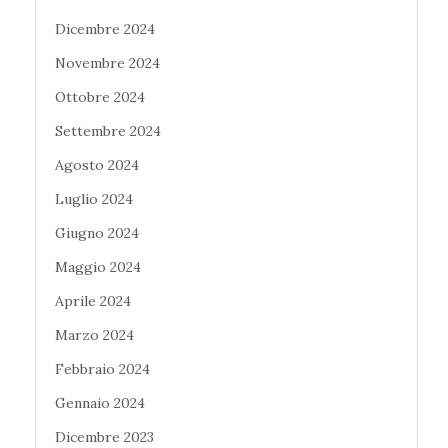
Dicembre 2024
Novembre 2024
Ottobre 2024
Settembre 2024
Agosto 2024
Luglio 2024
Giugno 2024
Maggio 2024
Aprile 2024
Marzo 2024
Febbraio 2024
Gennaio 2024
Dicembre 2023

+++++

> WHAT THIS TASK INVOLVES: The result consists of the line with "Settembre 2024" through the last line of the entries above, repeated exactly and with nothing else.

> WRITTEN ANSWER:
Settembre 2024
Agosto 2024
Luglio 2024
Giugno 2024
Maggio 2024
Aprile 2024
Marzo 2024
Febbraio 2024
Gennaio 2024
Dicembre 2023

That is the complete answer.